Cisco phones have red colored LED that switches on before microphones are enabled. Somehow, even the Audio DSP has the pre-requisite. Hackers thought there is really no work around for this until they realized that there was a second microphone on the desk phone that was in the handset. This microphone is pretty sensitive to pickup surrounding voices, unlike one would expect it to. The way to turn it on is to lift the cradle which in turn completes the circuit. That was reprogrammable and hackers made it always connected.
Soon after the security analysts contacted Cisco, they worked on a fix that was found to be totally in-effective as per hackers. Cisco had put a one-line fix that would just not work.
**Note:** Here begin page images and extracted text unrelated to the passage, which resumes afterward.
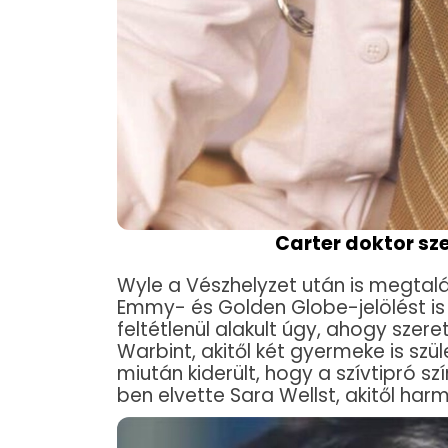
Carter doktor sz
Wyle a Vészhelyzet után is megtal
Emmy- és Golden Globe-jelölést is
feltétlenül alakult úgy, ahogy szer
Warbint, akitől két gyermeke is szü
miután kiderült, hogy a szívtipró sz
ben elvette Sara Wellst, akitől ha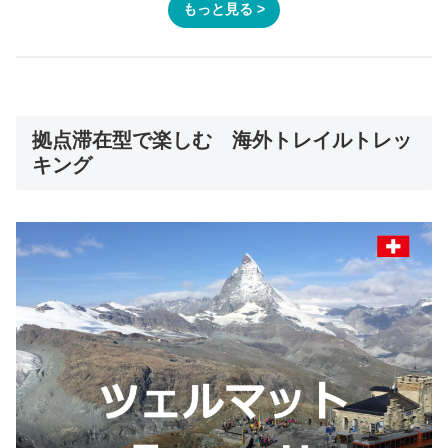
もっと見る >
拠点滞在型で楽しむ 海外トレイルトレッ
キング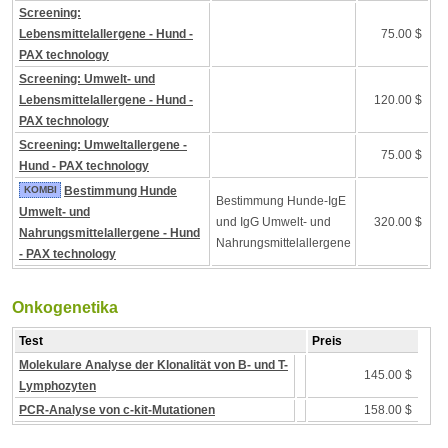
Screening:
Lebensmittelallergene - Hund -
75.00 $
PAX technology
Screening: Umwelt- und
Lebensmittelallergene - Hund -
120.00 $
PAX technology
Screening: Umweltallergene -
75.00 $
Hund - PAX technology
KOMBI
Bestimmung Hunde
Bestimmung Hunde-IgE
Umwelt- und
und IgG Umwelt- und
320.00 $
Nahrungsmittelallergene - Hund
Nahrungsmittelallergene
- PAX technology
Onkogenetika
Test
Preis
Molekulare Analyse der Klonalität von B- und T-
145.00 $
Lymphozyten
PCR-Analyse von c-kit-Mutationen
158.00 $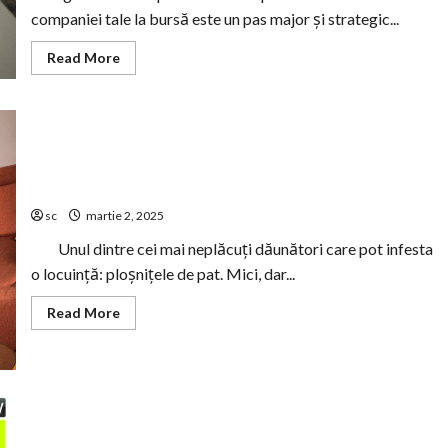
companiei tale la bursă este un pas major și strategic...
Read
Read More
more
about
Cum
să
te
pregătești
pentru
Ploșnițele de pat te deranjează? Află cum să le elimini
listarea
companiei
rapid cu soluții eficiente
tale
la
sc
martie 2, 2025
bursă?
Află
Unul dintre cei mai neplăcuți dăunători care pot infesta
acum!
o locuință: ploșnițele de pat. Mici, dar...
Read
Read More
more
about
Ploșnițele
de
pat
te
deranjează?
Află
cum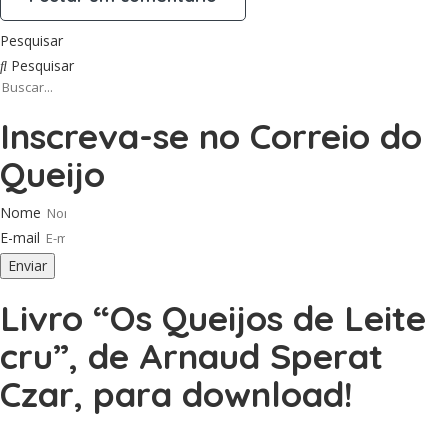
Pesquisar
Pesquisar
Inscreva-se no Correio do
Queijo
Nome
E-mail
Enviar
Livro “Os Queijos de Leite
cru”, de Arnaud Sperat
Czar, para download!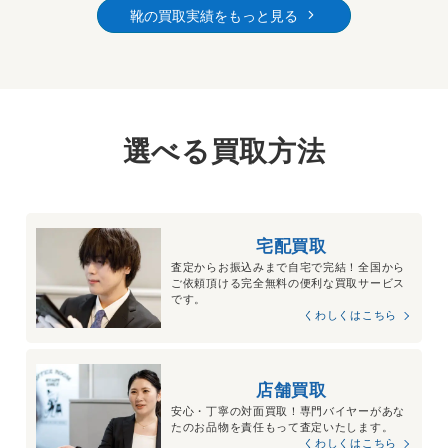
靴の買取実績をもっと見る
選べる買取方法
宅配買取
査定からお振込みまで自宅で完結！全国から
ご依頼頂ける完全無料の便利な買取サービス
です。
くわしくはこちら
店舗買取
安心・丁寧の対面買取！専門バイヤーがあな
たのお品物を責任もって査定いたします。
くわしくはこちら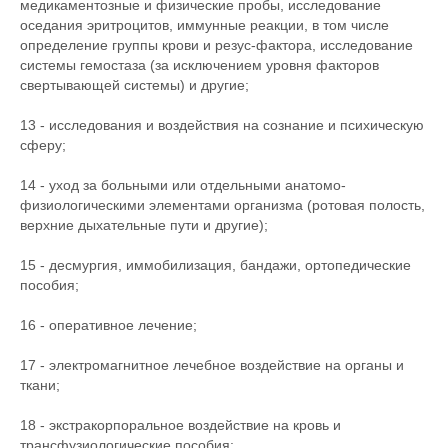
медикаментозные и физические пробы, исследование
оседания эритроцитов, иммунные реакции, в том числе
определение группы крови и резус-фактора, исследование
системы гемостаза (за исключением уровня факторов
свертывающей системы) и другие;
13 - исследования и воздействия на сознание и психическую
сферу;
14 - уход за больными или отдельными анатомо-
физиологическими элементами организма (ротовая полость,
верхние дыхательные пути и другие);
15 - десмургия, иммобилизация, бандажи, ортопедические
пособия;
16 - оперативное лечение;
17 - электромагнитное лечебное воздействие на органы и
ткани;
18 - экстракорпоральное воздействие на кровь и
трансфузиологические пособия;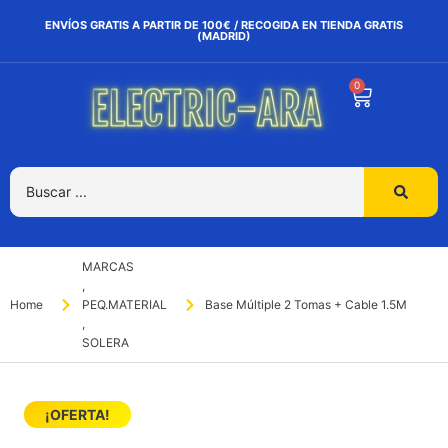
ENVÍOS GRATIS A PARTIR DE 100€ / RECOGIDA EN TIENDA GRATIS
(MADRID)
0
MARCAS
,
Home
PEQ.MATERIAL
Base Múltiple 2 Tomas + Cable 1.5M
,
SOLERA
¡OFERTA!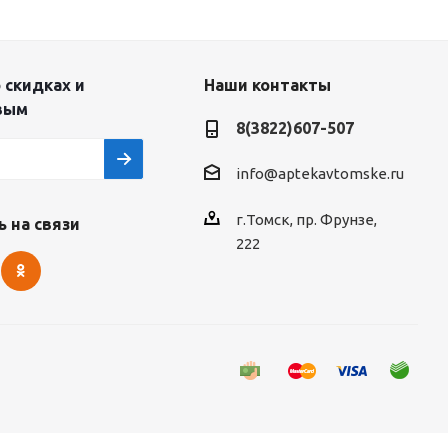
 скидках и
Наши контакты
вым
8(3822)607-507
info@aptekavtomske.ru
г.Томск, пр. Фрунзе,
 на связи
222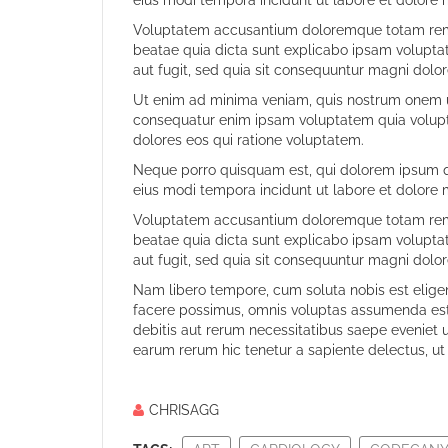
Voluptatem accusantium doloremque totam rem ap
beatae quia dicta sunt explicabo ipsam volupta
aut fugit, sed quia sit consequuntur magni dolor
Ut enim ad minima veniam, quis nostrum onem ul
consequatur enim ipsam voluptatem quia volupta
dolores eos qui ratione voluptatem.
Neque porro quisquam est, qui dolorem ipsum qu
eius modi tempora incidunt ut labore et dolore
Voluptatem accusantium doloremque totam rem ap
beatae quia dicta sunt explicabo ipsam volupta
aut fugit, sed quia sit consequuntur magni dolor
Nam libero tempore, cum soluta nobis est elig
facere possimus, omnis voluptas assumenda est,
debitis aut rerum necessitatibus saepe eveniet 
earum rerum hic tenetur a sapiente delectus, ut 
CHRISAGG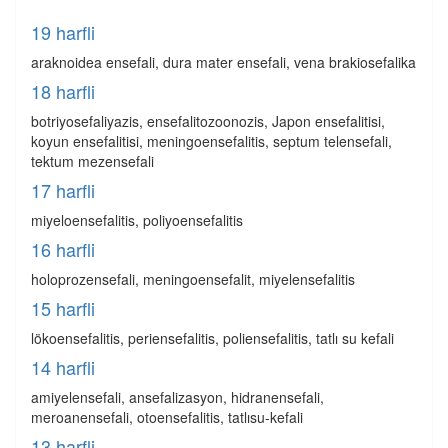
19 harfli
araknoidea ensefali, dura mater ensefali, vena brakiosefalika
18 harfli
botriyosefaliyazis, ensefalitozoonozis, Japon ensefalitisi,
koyun ensefalitisi, meningoensefalitis, septum telensefali,
tektum mezensefali
17 harfli
miyeloensefalitis, poliyoensefalitis
16 harfli
holoprozensefali, meningoensefalit, miyelensefalitis
15 harfli
lökoensefalitis, periensefalitis, poliensefalitis, tatlı su kefali
14 harfli
amiyelensefali, ansefalizasyon, hidranensefali,
meroanensefali, otoensefalitis, tatlısu-kefali
13 harfli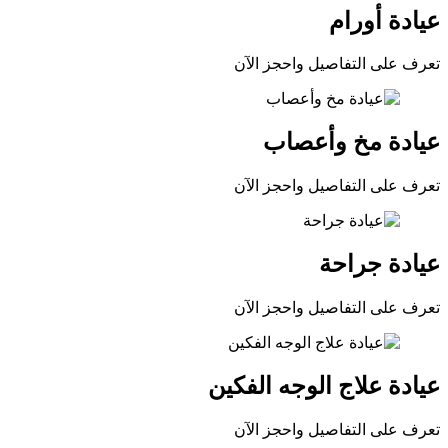
عيادة أورام
تعرف على التفاصيل واحجز الآن
عيادة مخ وأعصاب
تعرف على التفاصيل واحجز الآن
عيادة جراحة
تعرف على التفاصيل واحجز الآن
عيادة علاج الوجه الفكين
تعرف على التفاصيل واحجز الآن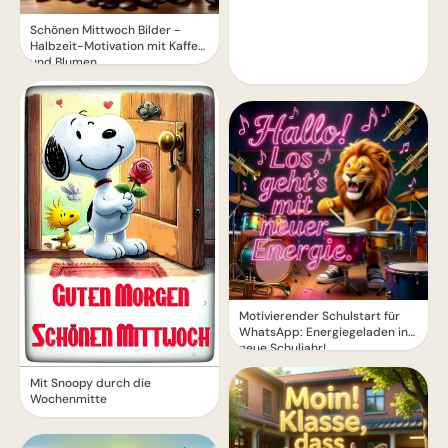
Schönen Mittwoch Bilder -
Halbzeit-Motivation mit Kaffee
und Blumen
Motivierender Schulstart für
WhatsApp: Energiegeladen ins
neue Schuljahr!
Mit Snoopy durch die
Wochenmitte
Cui said, “We don’t know of any solution to solve the systemic problem with Cisco’s IP Phone firmware except for the Symbiote technology or rewriting the firmware.”
Hacking Cisco VoIP [Full Video with Demo]
Cisco is finally taking this seriously. They have put down a task farce to work on a permanent fix. But researchers aren’t convinced. They claim that if the compromised Phone is injected with Rootkit, it can reprogram the ROM, which is actually a Flash memory. Once this is permanently written to this ROM, there’s no way you can fix the hacked microphone with any sort of software update fix.
Who is at Risk?
“It’s not just Cisco phones that are at risk. All VoIP phones are particularly problematic since they are everywhere and reveal our private communications.”
Hacking Cisco Phones [PDF] Slide 210 states, “Cisco Unified IP Phone 7900 series, also referred to as Cisco TNP Phones contain an input validation vulnerability. A local authenticated attacker with the ability to place a malicious binary on the phone could leverage this issue to elevate their privileges or take complete control of the device.”
The issue is due to a failure to properly validate certain system calls made to the kernel of the device. This failure could allow the attacker to overwrite arbitrary portions of user or kernel space memory.
The following Cisco Unified IP Phone devices are affected:
- Cisco Unified IP Phone 7975G
- Cisco Unified IP Phone 7971G-GE
- Cisco Unified IP Phone 7970G
- Cisco Unified IP Phone 7965G
- Cisco Unified IP Phone 7962G
- Cisco Unified IP Phone 7961G
- Cisco Unified IP Phone 7961G-GE
- Cisco Unified IP Phone 7945G
- Cisco Unified IP Phone 7942G
- Cisco Unified IP Phone 7941G
- Cisco Unified IP Phone 7941G-GE
- Cisco Unified IP Phone 7931G
- Cisco Unified IP Phone 7911G
- Cisco Unified IP Phone 7906
The following models have reached end-of-life (EOL) status (for hardware only):
- Cisco Unified IP Phone 7971G-GE
- Cisco Unified IP Phone 7970G
- Cisco Unified IP Phone 7961G
- Cisco Unified IP Phone 7961G-GE
- Cisco Unified IP Phone 7941G
- Cisco Unified IP Phone 7941G-GE
- Cisco Unified IP Phone 7906
Fix for Cisco VoIP hacking
The concrete solution to this problem is a “new defense technology, called Software Symbiotes, that protects them from exploitation. The beauty of the Symbiote is that it can be used to protect all kinds of embedded systems, from phones and printers to ATM machines and even cars—systems that we all use every day.”
Symbiotes are a kind of digital life form that tightly co-exists with arbitrary executables in a mutually defensive arrangement. “They extract computational resources (CPU cycles) from the host while simultaneously protecting the host from attack and exploitation and, because they are by their nature so diverse, they can provide self-protection against direct attack by adversaries that directly target host defenses.”
Workaround
Cisco is working on the patch “CSCuc83860 bug,” till then you’ve to settle down with workarounds. Thingp3wn3r suggest “Restrict SSH and CLI access to trusted users only. Administrators may consider leveraging 802.1x device authentication to prevent unauthorized devices or systems from accessing the voice network.”
Its time for Cisco to start caring for their customers.